El pequeño sonrió mientras sus tías lo saludaban con besos y abrazos, y es que hacía cuatro años no lo venían. Erit luego de visitar el este, habían viajado hacia Eritma, para visitar a su familia.

—¿Y mamá Tisai? —sonrió la castaña.

—Vieja y gruñona —sonrió su hermana mayor—. Está haciendo un poco de cremas, o lociones, no sé muy bien. Verte a ti y a Zhanda, de seguro le sacará una sonrisa.

—Ven mi amor —sonrió Erit tomando la mano de su hijo, saliendo ambos de la casa.

Había una habitación especial fuera de la casa, dónde se creaban diferente tipo de artículos para vender, como lociones, cremas, brebajes naturales, y el famoso vino de Eritma, versión la casa de ellas.

Entró, y vio a su abuela mezclando un gran caldero. Sonrió suavemente, y se acercó a ella, abrazándola por detrás.

—Los años pasan, y tú aroma será algo que llevaré siempre en mi memoria.

—¡Erit! —exclamó la mujer al escuchar su voz, antes de girarse y abrazarla—. Mi niñita, estás aquí —le dijo emocionada, repartiendo besos por su rostro—. Pensé que partiría sin poder verte.

—¿Pero qué dices, mamá Tisai? Tú vivirás muchos, muchos años, hasta que Zhanda tenga sus hijos, y para eso, falta mucho tiempo —sonrió.

La mujer miró hacia atrás, y observó a ese niño rubio, con lágrimas en los ojos.

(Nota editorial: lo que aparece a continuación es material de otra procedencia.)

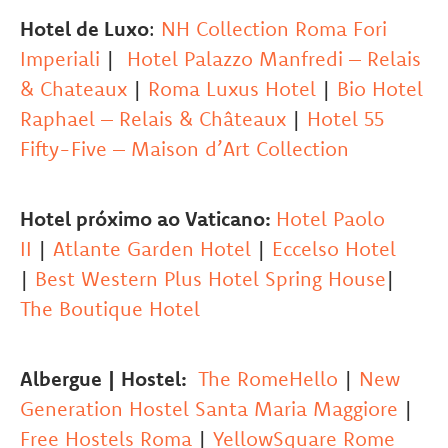
Hotel de Luxo
:
NH Collection Roma Fori
Imperiali
|
Hotel Palazzo Manfredi – Relais
& Chateaux
|
Roma Luxus Hotel
|
Bio Hotel
Raphael – Relais & Châteaux
|
Hotel 55
Fifty-Five – Maison d’Art Collection
Hotel próximo ao Vaticano:
Hotel Paolo
II
|
Atlante Garden Hotel
|
Eccelso Hotel
|
Best Western Plus Hotel Spring House
|
The Boutique Hotel
Albergue | Hostel:
The RomeHello
|
New
Generation Hostel Santa Maria Maggiore
|
Free Hostels Roma
|
YellowSquare Rome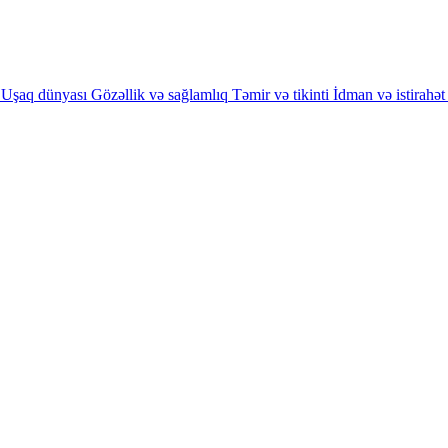
Uşaq dünyası
Gözəllik və sağlamlıq
Təmir və tikinti
İdman və istirahət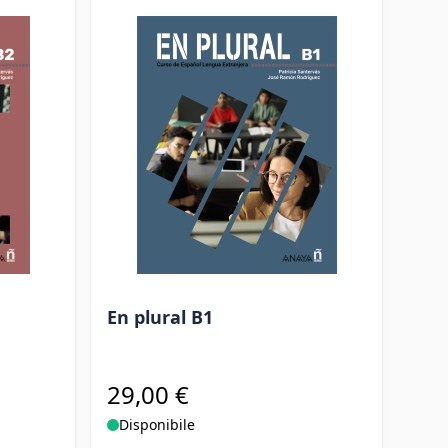
En plural B1
29,00 €
Disponibile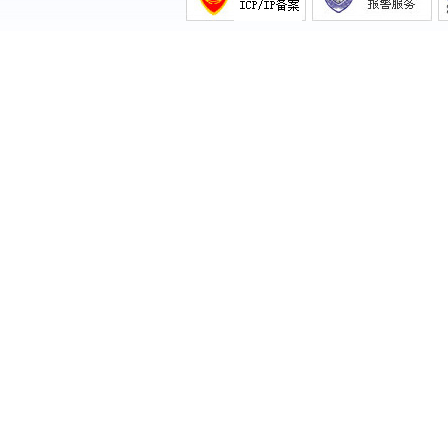
《重庆小朋友王佳恩登上《非常6+1》，
精彩》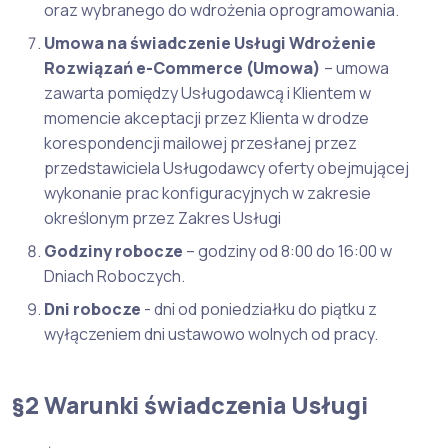
oraz wybranego do wdrożenia oprogramowania.
Umowa na świadczenie Usługi Wdrożenie
Rozwiązań e-Commerce (Umowa)
– umowa
zawarta pomiędzy Usługodawcą i Klientem w
momencie akceptacji przez Klienta w drodze
korespondencji mailowej przesłanej przez
przedstawiciela Usługodawcy oferty obejmującej
wykonanie prac konfiguracyjnych w zakresie
określonym przez Zakres Usługi
Godziny robocze
– godziny od 8:00 do 16:00 w
Dniach Roboczych.
Dni robocze
- dni od poniedziałku do piątku z
wyłączeniem dni ustawowo wolnych od pracy.
§2 Warunki świadczenia Usługi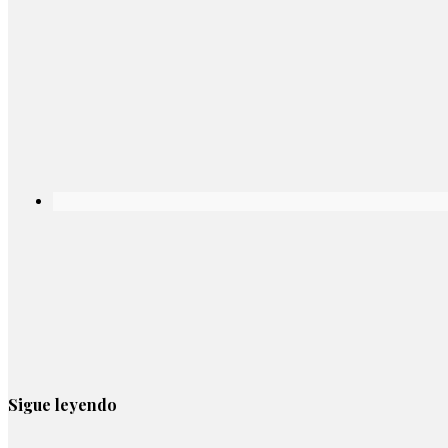
Sigue leyendo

—Oma sainat, ga Zhanda ishtaneí (oh mi diosa, el sol ha regresado a casa) —pronunció emocionada, acercándose para abrazar al niño—. Has crecido tanto, solcito mío, has brillado con luz propia desde que llegaste a éste mundo, y cada día, brillas más, hijito.

—Mi mamá me contó que tú la ayudaste a traerme al mundo —sonrió.

—Sí, eras un pequeño rayito de luz —sonrió acariciándole el rostro—. El primer macho en nuestra casa en años. ¿Qué bendición puede ser mayor a esa?

—Mamá Tisai ¿Hablaste en Malapeptita?

—Sí, una lengua que nuestras tierras ya no conocen. Pero tú llevas en tu nombre el recuerdo efímero de un gran reino.

—¿Me enseñarías? —sonrió Zhanda.

***

Le había costado mucho que su mujer saliera de su enojo, por sentirse ofendida, luego de que Jeak insinuara que la niña no era su hija, y que ella lo había engañado.

El muchacho se encontraba acostado en la cama, haciéndole caras extrañas a la bebé para que se riera. Realmente era una bebita muy bonita, y ya había comenzado a balbucear sus primeros intentos de palabras.

Meris había comenzado a trabajar nuevamente, y es por eso que él había tenido que cambiar los horarios de su trabajo, para poder cuidar a Taeli, hasta que su mujer regresara.

Jeak llevaba cuatro años de casado con Meris, se habían conocido en club nocturno, una noche que él había regresado de servicio.

Y desde ese primer encuentro, no se habían separado jamás.

Observó a su hija reír, y luego miró sus orejitas, sintiendo un sensación extraña en el pecho. Sus orejas eran como las de un gato, de forma triangular, al igual que las de Meris. Pero la bebé, tenía las orejas redondeadas.

Cerró los ojos, respiró profundo, y negó con la cabeza. No podía seguir sospechando de Meris, no podía seguir dudando de la niña, se estaba volviendo un paranoico, que desconfiaba de cualquier cosa.

—Te amo, pequeña —le dijo abrazándola a él, dándole un beso en la frente.

Era su hija, y debía dejar de dudar de eso.

***

—¿Y el padre apareció?

La castaña negó con la cabeza, antes de beber un poco más de su copa con vino.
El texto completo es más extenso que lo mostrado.